Skylar. A flashback of him climbing into Oscar’s ambulance instead of Sol’s solidifies. Delayed understanding washes over me and leaves me dizzy.

I lean forward, bracing my elbows on my knees. The Rebel King soldier fades away and Cam moves closer to me.

He doesn’t try to comfort me and I’m glad of it. We’re not friends and we never will be. But a mutual respect hangsbetween us and even if I hate that he claimed a part of Sol I lived without for so many years, I’m glad he showed up for him. That Mal can be wherever he needs to be and leave me with the man who scooped Sol’s father from the streets and dumped him in rehab.

“Why did you do it?”

I can tell it’s been silent so long Cam’s forgotten I have a voice. He tears his own stare from the window and gives me his attention, brows pleating as he figures out what I mean.

“Dav?”

“Aye.”

“How much do you know?”

“As much as I’ll likely forget by tomorrow.”

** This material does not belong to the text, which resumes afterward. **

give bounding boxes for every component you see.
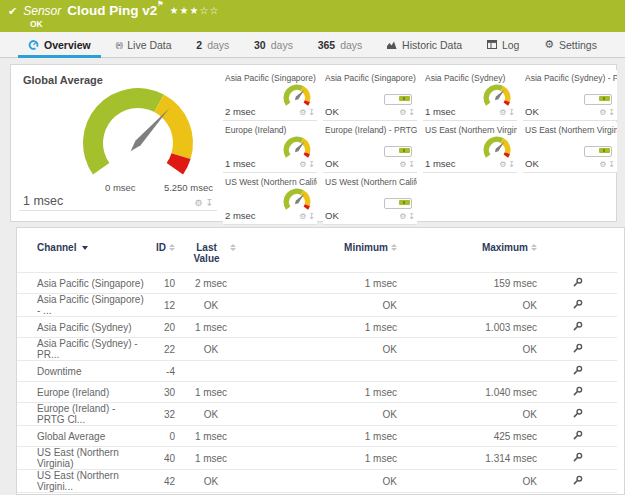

Cam considers this as he stretches his legs out. Then he shrugs. “All right. It’s like this. The loanie Dav messed with doesn’t play about. The boat thing…it was bollocks. They were never going to take it. It was Sol they were after, because they thought Dav gave a fuck, and I’d have killed them before I let that happen. But I’m not—we’renot—about that life anymore. So we found another way to make it right and I ain’t gonna apologise for that.”

It’s a lot to take in. And without Sol or Mal with me, I can only focus on one thing. “You think Dav doesn’t give a fuck about Sol?”

Cam tilts his head, like he’s rethinking his harsh words. “I want to believe he does, but I’m not sure he can while he’s this deep into addiction, and his ma’s fucking useless.”

Can’t argue with that. But the urge to defend Sol’s family is strong. It has to be. He’s everything to me and these people who’ve let him down so badly will always matter to him.